MOTIFS DE LA DECISION,
I... a TUIHANI a, le 15 mai 1888, déclaré revendiquer la propriété exclusive de la terre MARINO partie située à Manihi.
Cette revendication inscrite au volume 46 no 194 a été publiée au Journal officiel du 7 juillet 1898 no 2519.
Le droit de propriété de I... a TUIHANI sur la terre MARINO 1 est confirmé par le procès-verbal de bornage no 174 établi le 8 janvier 1963.
Par ailleurs, les appelants versent aux débats un acte notarié du 29 août 1903 intitulé « dépôt du testament olographe de Madame I... a K... décédée le 15 novembre 1902 ».

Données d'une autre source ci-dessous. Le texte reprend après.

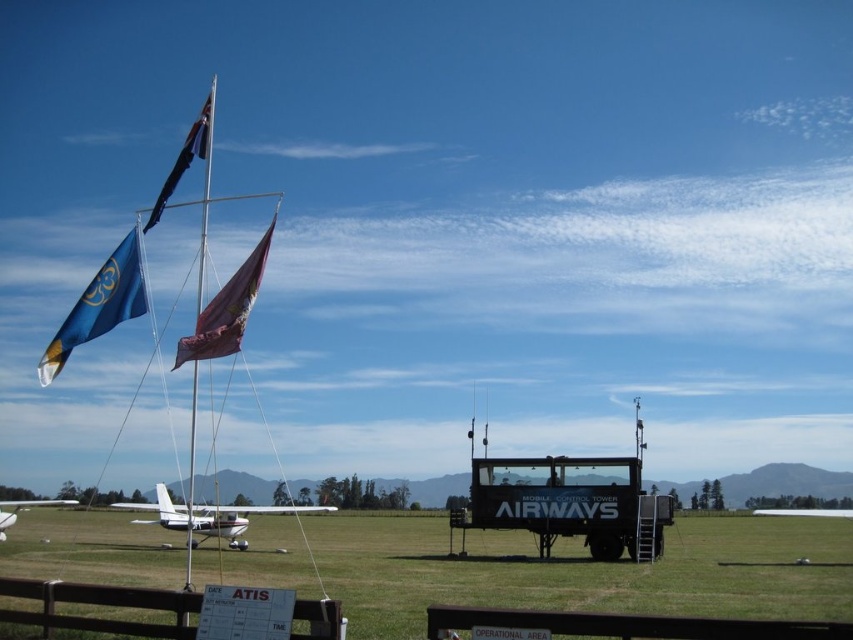 You are standing at the point labeled point (53, 349) and want to walk to the point labeled point (53, 504). Which direction should you face to walk directly towards your destination?

You should face north because point (53, 349) is in front of point (53, 504), indicating they are aligned along a northward direction.

You are a pilot preparing for takeoff and notice a blue fabric flag at upper left in the aviation scene. According to aviation safety protocols, what does the position of the flag indicate about wind direction?

The blue fabric flag at upper left indicates the wind direction. Since the flag points in the direction the wind is blowing, pilots should align their takeoff path with the wind for optimal safety and performance. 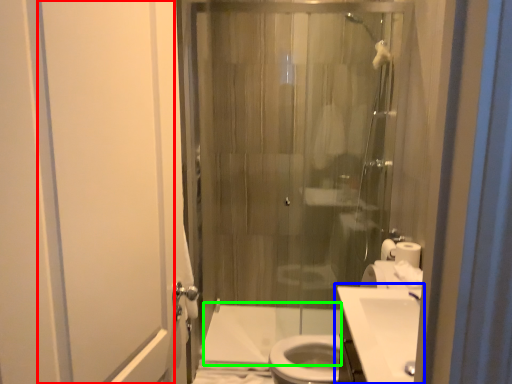 Question: Which is farther away from screen door (highlighted by a red box)? sink (highlighted by a blue box) or bath (highlighted by a green box)?

Choices:
 (A) sink
 (B) bath

Answer: (B) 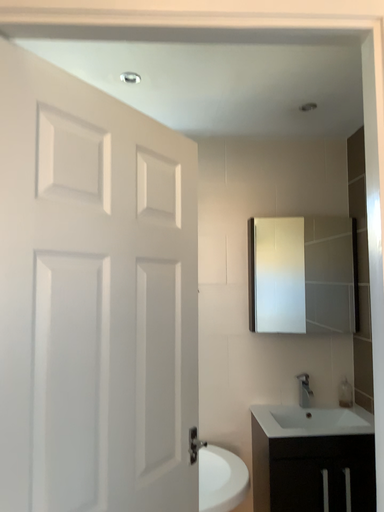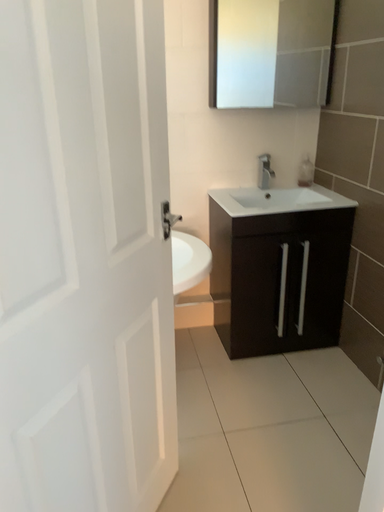 Question: How did the camera likely rotate when shooting the video?

Choices:
 (A) rotated upward
 (B) rotated downward

Answer: (B)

Cet acte fait ressortir que :
- M. THURET, greffier des tribunaux de Papeete, agissant en vertu d'un ordonnance du président du tribunal, a déposé devant notaire le testament olographe écrit en langue tahitienne par I... a K... le 1er mai 1902 ;
- Teahi a KEHAURI, époux de I... a K..., a présenté au président du tribunal civil de première instance de Papeete, assisté de M. THURET et de M. M..., interprète assermenté en langue tahitienne, une enveloppe contenant le testament de son épouse et ne paraissant avoir subi aucune altération ;
- le testament a été traduit de la façon suivante : « je I... a K...…donne mes parcelles de terre sises à Manihi et à Ahe à mon mari légitime, Teahi, et à ses filles adoptives, ainsi que mes autres biens ».

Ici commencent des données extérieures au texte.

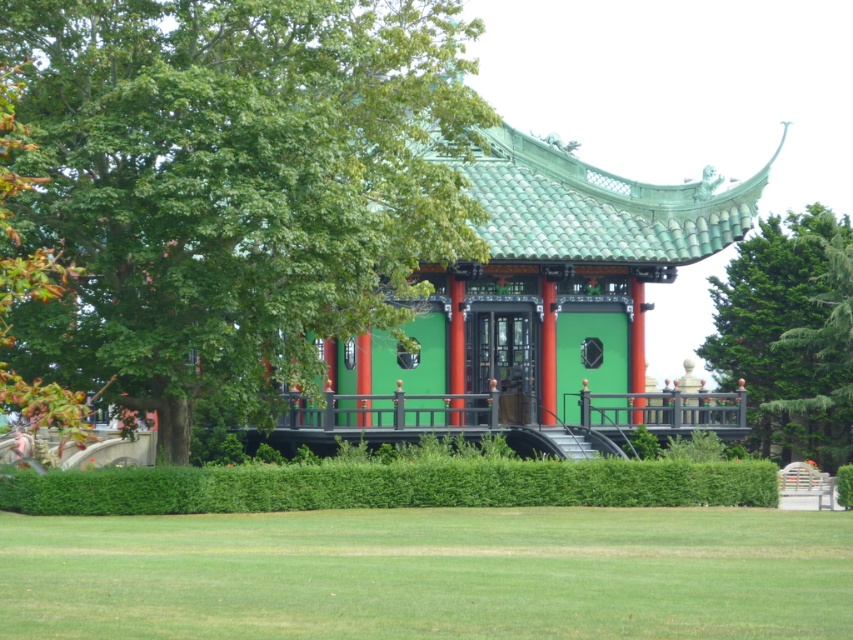 Does green grass at lower center appear under green matte pavilion at center?

Yes, green grass at lower center is below green matte pavilion at center.

Can you confirm if green grass at lower center is thinner than green matte pavilion at center?

In fact, green grass at lower center might be wider than green matte pavilion at center.

Is point (450, 540) behind point (541, 371)?

No, it is in front of (541, 371).

Identify the location of green grass at lower center. (430, 573).

Between green leafy hedge at lower center and green textured tree at upper right, which one has less height?

Standing shorter between the two is green leafy hedge at lower center.

Between green leafy hedge at lower center and green textured tree at upper right, which one is positioned lower?

green leafy hedge at lower center is below.

This screenshot has width=853, height=640. Find the location of `green leafy hedge at lower center`. green leafy hedge at lower center is located at coordinates (387, 484).

Is green grass at lower center taller than green leafy hedge at lower center?

In fact, green grass at lower center may be shorter than green leafy hedge at lower center.

Where is `green grass at lower center`? The width and height of the screenshot is (853, 640). green grass at lower center is located at coordinates (430, 573).

Between point (811, 576) and point (149, 500), which one is positioned in front?

Point (811, 576) is in front.

This screenshot has height=640, width=853. Find the location of `green grass at lower center`. green grass at lower center is located at coordinates (430, 573). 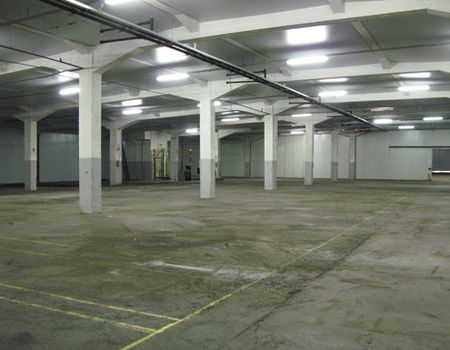 At what (x,y) coordinates should I click in order to perform the action: click on doorway. Please return your answer as a coordinate pair (x, y). The image size is (450, 350). Looking at the image, I should click on click(165, 159). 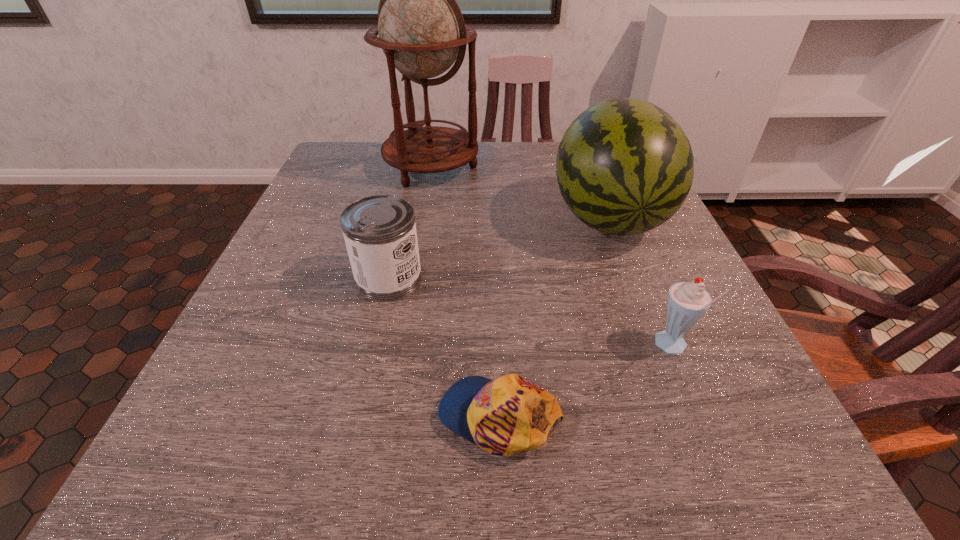 Identify the location of milkshake located in the right edge section of the desktop. Image resolution: width=960 pixels, height=540 pixels. (687, 302).

Find the location of a particular element. This screenshot has width=960, height=540. object located at the far left corner is located at coordinates (421, 29).

I want to click on object that is at the far right corner, so click(624, 166).

In the image, there is a desktop. Find the location of `blank space at the far edge`. blank space at the far edge is located at coordinates (525, 157).

In the image, there is a desktop. In order to click on vacant area at the near edge in this screenshot , I will do `click(416, 457)`.

Locate an element on the screen. free space at the left edge of the desktop is located at coordinates (324, 227).

You are a GUI agent. You are given a task and a screenshot of the screen. Output one action in this format:
    pyautogui.click(x=<x>, y=<y>)
    Task: Click on the vacant region at the right edge of the desktop
    This screenshot has width=960, height=540.
    Given the screenshot: What is the action you would take?
    pyautogui.click(x=618, y=286)

Find the location of `vacant area at the far left corner`. vacant area at the far left corner is located at coordinates click(320, 188).

Find the location of a particular element. This screenshot has height=540, width=960. free location at the near left corner of the desktop is located at coordinates (202, 487).

You are a GUI agent. You are given a task and a screenshot of the screen. Output one action in this format:
    pyautogui.click(x=<x>, y=<y>)
    Task: Click on the vacant region between the tallest object and the fourth farthest object
    
    Given the screenshot: What is the action you would take?
    pyautogui.click(x=552, y=257)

Contrairement à ce que prétendent C... D... E... a F..., Taipuni E... G... a F... et les ayants droit de Teanau HURI G..., ce testament concerne la terre MARINO 1 puisqu'il concerne tous les biens de I... a TUIHANI alias a K....
Et les filles adoptives de cette dernière sont identifiées dans la déclaration de succession faite le 29 décembre 1904 par Teahi a KEHAURI comme étant Tohu a TUPAKAKE et Tukara a Temariki.

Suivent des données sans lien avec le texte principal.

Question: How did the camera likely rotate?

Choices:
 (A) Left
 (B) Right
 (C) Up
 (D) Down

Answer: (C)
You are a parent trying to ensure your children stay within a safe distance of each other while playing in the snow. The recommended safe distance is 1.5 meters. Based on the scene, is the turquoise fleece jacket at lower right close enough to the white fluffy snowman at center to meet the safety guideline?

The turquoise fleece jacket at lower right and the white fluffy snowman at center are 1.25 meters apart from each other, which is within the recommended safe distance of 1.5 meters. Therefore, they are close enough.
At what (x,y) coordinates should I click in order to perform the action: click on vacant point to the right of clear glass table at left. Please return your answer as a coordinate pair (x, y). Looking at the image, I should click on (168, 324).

C... D... E... a F..., Taipuni E... G... a F... et les ayants droit de Teanau HURI G... fondent leur contestation de la traduction opérée par M. M... sur une traduction faite par un interprète non judiciairement désigné et sur la base d'une photocopie ne possédant pas de caractère probant.
Les arguments qu'ils invoquent ne sont donc pas de nature à faire douter du sérieux et de l'exactitude du travail effectué par M. M... dans un cadre judiciaire.
Et ils le sont d'autant moins que, répondant au président du conseil de district de Manihi, le juge forain a écrit, le 5 avril 1965 :
« …J'ai fait étudier le testament original et sa traduction par l'interprète assermenté.
Il apparaît que la dame H. K... a entendu léguer toutes les parts des terres dont elle était propriétaire à Ahe et Manihi ainsi que ses autres biens à son époux et à ses filles faaamu.
Ceci est, du reste, confirmé par le fait que les terres de I... ont été, après sa mort, récoltées uniquement par son mari Teahi puis par l'une de ses filles faaamu Tepurotu Tohu a TUPAKAKE et ensuite par le mari de celle-ci L... a TEVE et enfin par Timi Y.... »
Dans ces conditions, il est établi que I... a TUIHANI alias a K... a légué la totalité de ses terres à son époux et à ses filles adoptives et que ses frères et sœurs n'ont hérité d'aucun bien.
Les intimés, qui descendent de la famille collatérale de I... a TUIHANI alias a K... ne possèdent donc pas de droits indivis sur la terre MARINO 1.
Enfin, ils ne produisent aucun document démontrant une possession trentenaire conforme aux exigences de l'article 2229 du code civil.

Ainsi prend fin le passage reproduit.